3. Resentful demoralization: When a control group is used, individuals in this group may become
resentful and demoralized because they perceive that they receive a less desirable treatment than
other groups. One remedy to this threat is for experimental researchers to provide a treatment to
this group after the experiment has concluded (e.g., after the experiment, all classes receive the
lecture on the health hazards of smoking).
Threats to external validity
Threats to external validity are problems that threaten our ability to draw correct inferences
from the sample data to other persons, settings, treatment variables, and measures.
Interaction of selection and treatment: This threat to external validity involves the inability to
generalize beyond the groups in the experiment, such as other racial, social, geographical, age,
gender, or personality groups.
Interaction of setting and treatment: This threat to external validity arises from the inability to
generalize from the setting where the experiment occurred to another setting. For example, you
cannot generalize treatment effect you obtain from studying entire school districts to specific
high schools. The practical solution to an interaction of setting and treatment is for the researcher
to analyze the effect of a treatment for each type of setting.

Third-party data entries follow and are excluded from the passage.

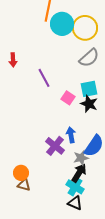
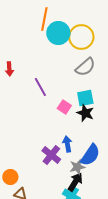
orange circle: (21, 173) -> (10, 177), moved

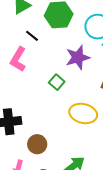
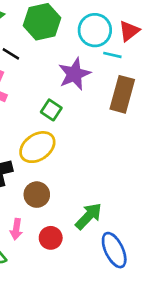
yellow ellipse: (83, 113) -> (37, 147), moved, turned -40

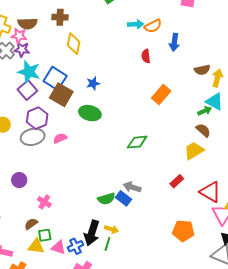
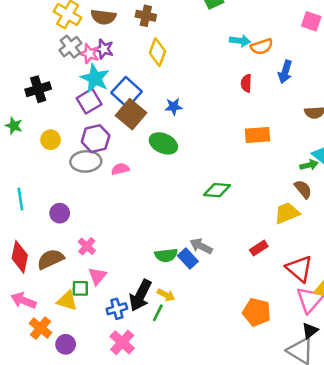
pink star: (19, 36) -> (89, 54), moved
purple star: (22, 50) -> (104, 49), moved
orange rectangle: (161, 95) -> (257, 135), turned 36
brown semicircle: (31, 224) -> (50, 259), moved, size x1.5
pink triangle: (58, 247) -> (97, 276), moved, turned 42

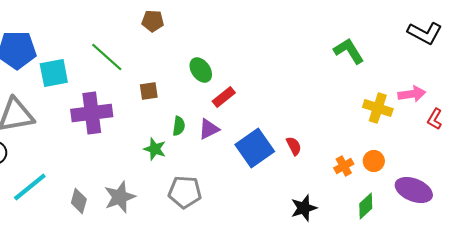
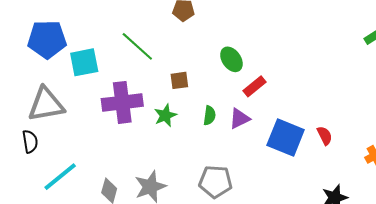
blue square: (255, 148) -> (286, 138), turned -33
green star: (155, 149) -> (165, 115), moved, turned 30

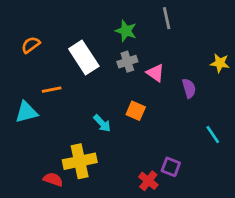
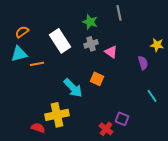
purple semicircle: (189, 88) -> (143, 63), moved
cyan triangle: (26, 112) -> (19, 54), moved
cyan arrow: (102, 123) -> (73, 88), size x1.5

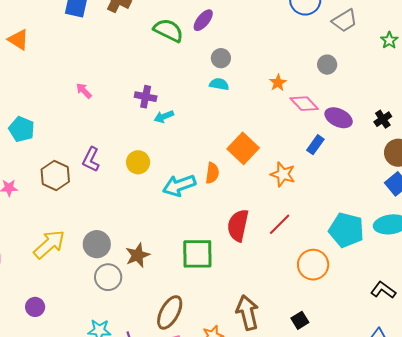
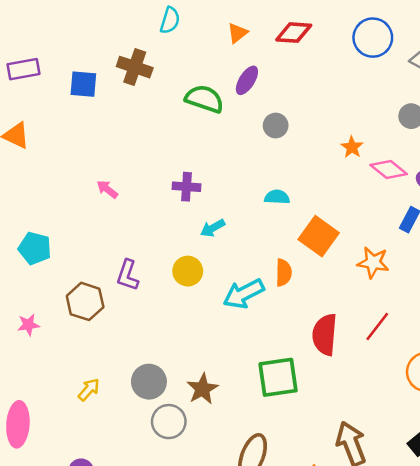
cyan semicircle: (219, 84) -> (277, 197), moved
cyan arrow: (164, 117) -> (213, 228), moved
yellow arrow: (49, 244) -> (89, 390), size x0.6

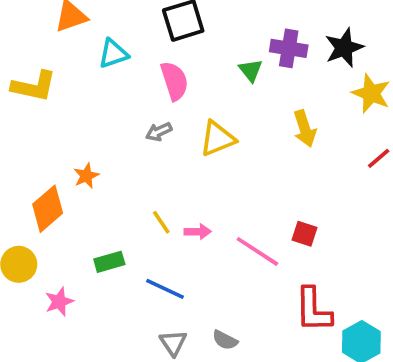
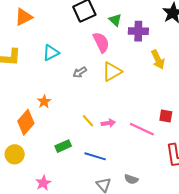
purple cross: (289, 48) -> (138, 31), moved
cyan triangle: (113, 54) -> (51, 53), moved
green triangle: (251, 70) -> (115, 20), moved
pink semicircle: (174, 81) -> (101, 42), moved
pink star: (59, 302) -> (43, 183), moved

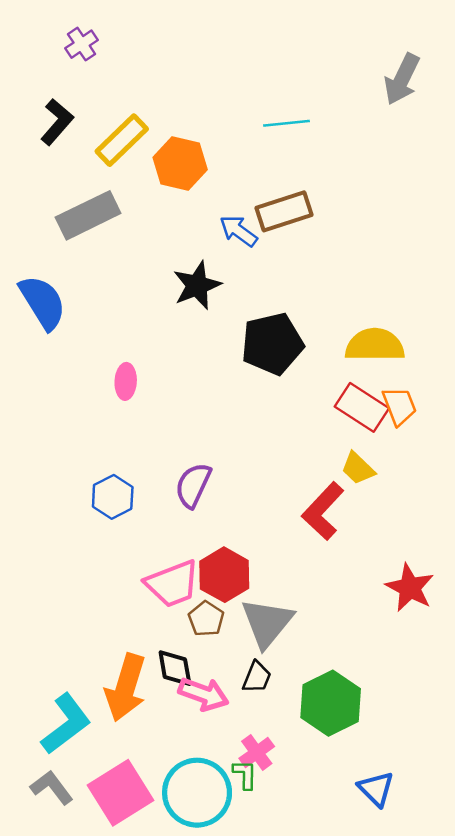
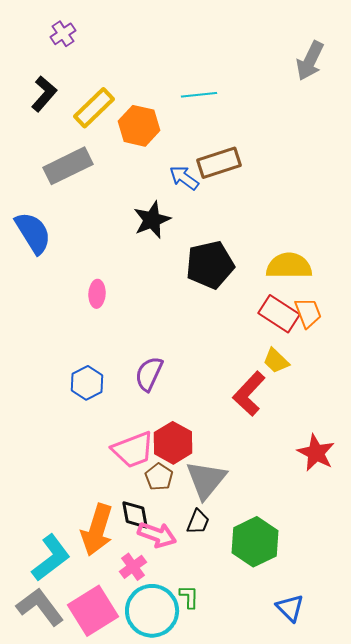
cyan line: (287, 123) -> (199, 95), moved
pink cross: (257, 752) -> (133, 567), moved
gray L-shape: (52, 787) -> (40, 607), size x1.4

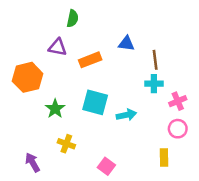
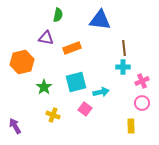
blue triangle: (126, 44) -> (100, 20), moved, size x1.6
cyan square: (95, 102) -> (76, 82), turned -30
purple arrow: (33, 162) -> (15, 126), moved
pink square: (106, 166) -> (85, 109), moved

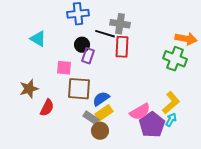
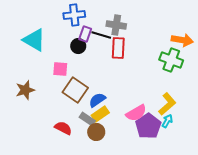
cyan triangle: (38, 39) -> (34, 40), size x1.4
purple rectangle: (88, 56) -> (85, 34), moved
brown square: (79, 89) -> (75, 90), turned 30
red semicircle: (47, 108) -> (63, 128), moved, turned -90

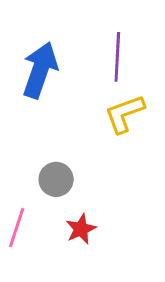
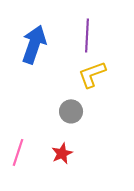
gray circle: (56, 179) -> (71, 111), moved

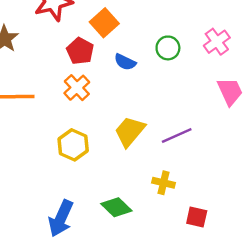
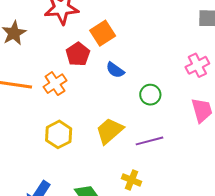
green circle: (168, 48) -> (150, 95), moved
orange cross: (77, 88) -> (55, 84), moved

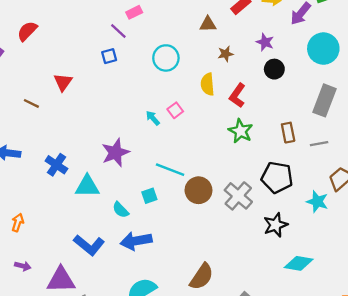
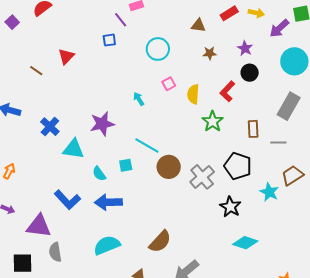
yellow semicircle: (208, 84) -> (193, 94), moved
red L-shape: (237, 95) -> (227, 91), moved
pink square: (175, 110) -> (169, 84), moved
black star: (276, 225) -> (230, 207), turned -30

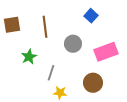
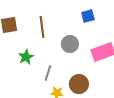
blue square: (91, 16) -> (88, 16), turned 32
brown circle: (93, 83) -> (79, 84), moved

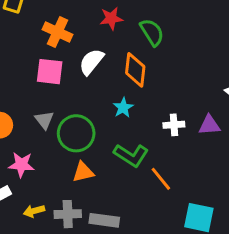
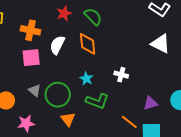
cyan star: (123, 108) -> (86, 79), moved
white cross: (174, 125) -> (121, 75), turned 32
purple triangle: (209, 125) -> (150, 103), moved
orange triangle: (83, 172) -> (68, 119), turned -42
orange line: (161, 179) -> (129, 122), moved

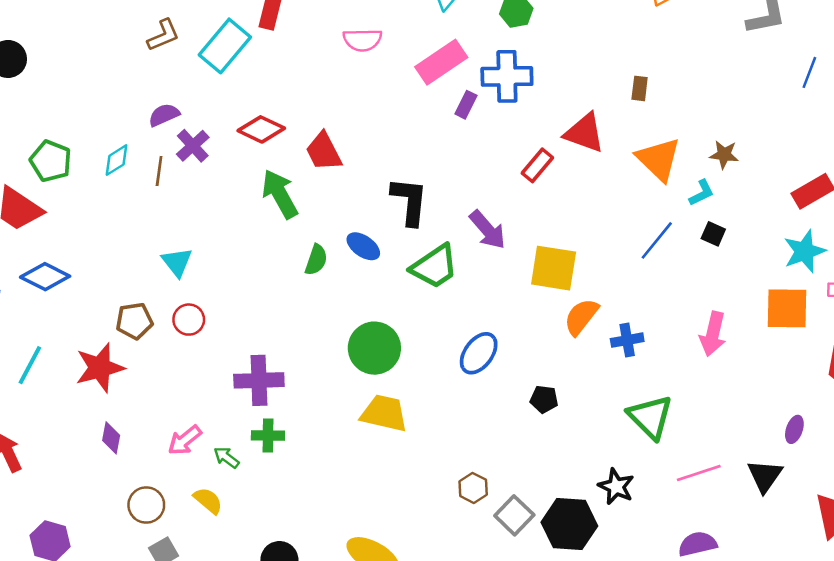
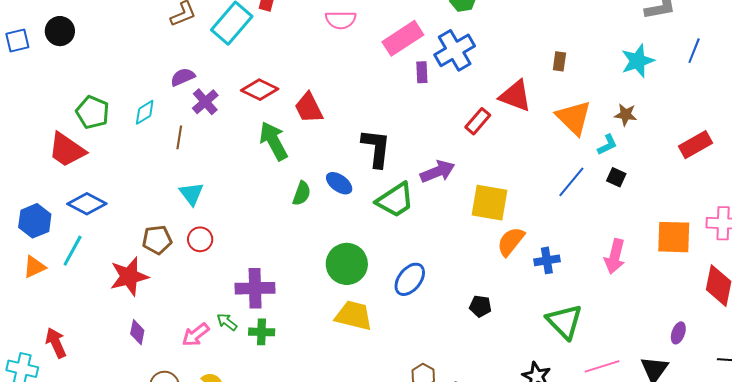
blue cross: (507, 76) -> (455, 50), turned -30
purple rectangle: (466, 105) -> (422, 72), turned -30
brown line: (159, 171) -> (179, 137), moved
purple arrow: (488, 230) -> (438, 172), turned -72
cyan star: (804, 251) -> (638, 61), moved
blue ellipse: (479, 353) -> (410, 279), moved
cyan line: (30, 365) -> (73, 251), moved
green arrow: (226, 457) -> (227, 322), moved

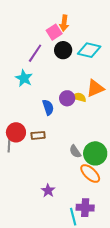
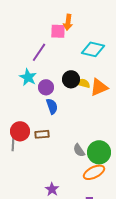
pink square: (54, 32) -> (58, 31), turned 35
black circle: (63, 50) -> (71, 79), moved
yellow semicircle: (79, 97) -> (83, 83), moved
purple circle: (67, 98) -> (46, 87), moved
orange ellipse: (90, 174) -> (94, 172), turned -70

Interaction of history and treatment: This threat to external validity develops when the
researcher tries to generalize findings to past and future situations. Experiments may take place
at a special time (e.g., at the beginning of the school year) and may not produce similar results if
conducted earlier (e.g., students attending school in the summer may be different from students
attending school during the regular year) or later (e.g., during semester break). One solution is to
replicate the study at a later time rather than trying to generalize results to other times.